— Если бы у меня была возможность жениться, то ты была бы моей избранницей! — честно призналась переодетая цыганка. — Ты очень милая, Настасья, и добрая. Один старый человек давным-давно мне сказал: есть много разных людей: хороших и плохих в мире поровну, а вот великодушных можно пересчитать по пальцам. Ты — великодушная! И обязательно встретишь человека, который тебя оценит так, как ты этого заслуживаешь.
Настасья так вдохновилась услышанными трогательными словами, что потянулась губами к Гожы, но та положила ладонь на ее рот и спокойно добавила:
— Нам, цыганам, суждено выбирать из своих. Таковы правила!
Настасья загрустила и честно призналась, что перед ней самый лучший человек, которого она когда-либо встречала в жизни. Девушка вернулась в дом, где ее ожидала гора посуды после большого праздника.
— Ты нравишься ему! — голос Михаила заставил Гожы громко вскрикнуть. — Царь леса не каждого к себе подпускает. Что ты ему нашептываешь?
Михаил стоял возле входа в конюшню, пережевывая соломинку, и с любопытством рассматривал девушку, маскирующуюся под Ивана.
— Я говорю… что он не только Царь леса, но и… моего сердца, — тихо произнесла цыганка, разрумянившись.
— Значит, не купаешься в реке, потому что тонул? — не скрывая иронии, произнес Михаил и тут же добавил, видя, как округлились глаза цыганки. — Мы оба видели друг друга голыми и это справедливо! Прогуляемся вечером?
Гожы поспешно кивнула и принялась с большим усилием чистить Царя леса.
— Это мой конь. И я ему завидую… Твои руки так заботливо касаются его! Раз он тебе так нравится, придется взять его вечером с собой. Ты не против мужской компании?
Михаил рассмеялся и ушел. Гожы с трудом перевела дух, от волнения у нее слегка подкосились ноги, но это было приятное беспокойство. Теперь осталось одно: дождаться вечера.
Как оказалось, не все гости покинули Дом счастья после большого праздника. Кое-кто продлил удовольствие, оставшись еще на день. Это был пожилой человек, которого все называли Барин. Он любил бывать у Мими и проводил в ее компании больше времени, чем остальные. За глаза она называла его «старым хрычом», для взбалмошной рыжей хохотушки, не любящей серьезные темы находиться рядом с ним наедине было настоящим наказанием.

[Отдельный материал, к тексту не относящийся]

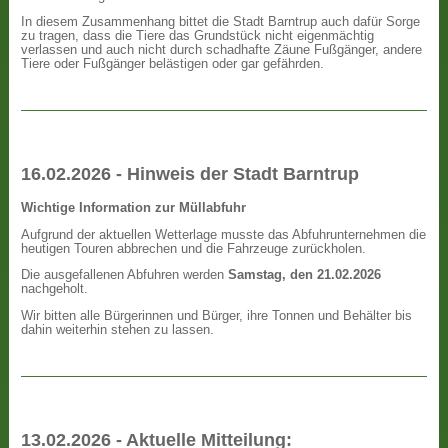
In diesem Zusammenhang bittet die Stadt Barntrup auch dafür Sorge
zu tragen, dass die Tiere das Grundstück nicht eigenmächtig
verlassen und auch nicht durch schadhafte Zäune Fußgänger, andere
Tiere oder Fußgänger belästigen oder gar gefährden.
16.02.2026 - Hinweis der Stadt Barntrup
Wichtige Information zur Müllabfuhr
Aufgrund der aktuellen Wetterlage musste das Abfuhrunternehmen die
heutigen Touren abbrechen und die Fahrzeuge zurückholen.
Die ausgefallenen Abfuhren werden
Samstag, den 21.02.2026
nachgeholt.
Wir bitten alle Bürgerinnen und Bürger, ihre Tonnen und Behälter bis
dahin weiterhin stehen zu lassen.
13.02.2026 - Aktuelle Mitteilung:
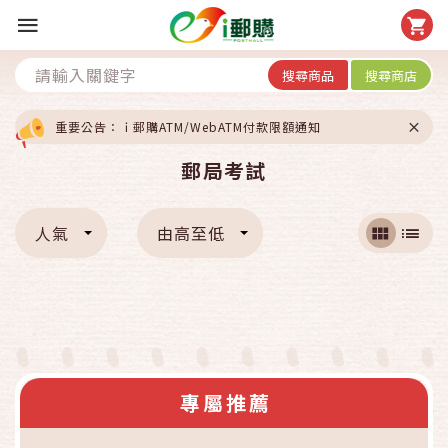
搜尋商品
搜尋商店
重要公告：ｉ郵購ATM/WebATM付款限額通知
郵局考試
人氣
由高至低
專屬推薦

— Если бы он не платил деньги за эти приемы, я бы и минуты не просидела рядом с ним. Теперь опять заболтает меня до утра.
— Вас раздражает, что он слеп, как крот? — посмеиваясь, заискивала Нюра.
— Черт с ним, что слепой! — всплеснула руками Мими. — Он жалкий старик! Я ненавижу убогое старческое тело! Оно приводит меня в ужас!
Гожы торопливо дожевывала кусок пирога. С Михаилом они договорились встретиться у реки перед тем как стемнеет. Девушка нервничала и трепетала, посматривая на здоровенные часы из темного дерева, недовольно размахивающие маятником, как хвостом.
— Ванька, принеси воды и наполни самовар в гостиной в большом доме, — скомандовала хозяйка. — Подсыплю старикашке в чай сонного порошка. Пусть отдохнет!
Девушка торопливо отправилась исполнять распоряжение. Ей не терпелось попасть в большой дом, рассмотреть его изнутри, до этого момента побывать там повода не было, и поэтому он оставался для нее загадкой. Настасья не любила это здание. Каждый раз при входе ее передергивало. Она сравнивала этот момент с походом к лекарше в деревне, которая от всех болезней ставила пиявки. Это было не больно, но очень противно. Во время прислуживаний ее часто щипали и шлепали по заду. Сначала Настасья подобную фривольность переживала тяжело и часто плакала по ночам.
— Хлопнут и хохочут! — ворчала она. — И чего смешного?! У тебя на коленях мамзель без одежды, а ты еще и к девке тянешься, которая тебе горячий чай подает! Кипяток можно и разлить!
— Что это за мамзели? — полюбопытствовала Гожы, вспомнив девушек в минимальном количестве одежды. — Откуда они приезжают?
— Из городу. Это сестры Мими.
— Сестры? — усомнилась цыганка, поправив кепку. Подсматривая в окно, она точно разглядела, что девушки слишком не похожи между собой, чтобы являться родственницами.
Настасья вызвалась помочь Ивану, который ни разу не был в большом доме. Пузатый блестящий самовар стоял в отдалении, два полных ведра наполнили его почти доверху.
— Пойду, принесу кружки и варенье, — прошептала Настасья, заметив в кресле дремлющего старика.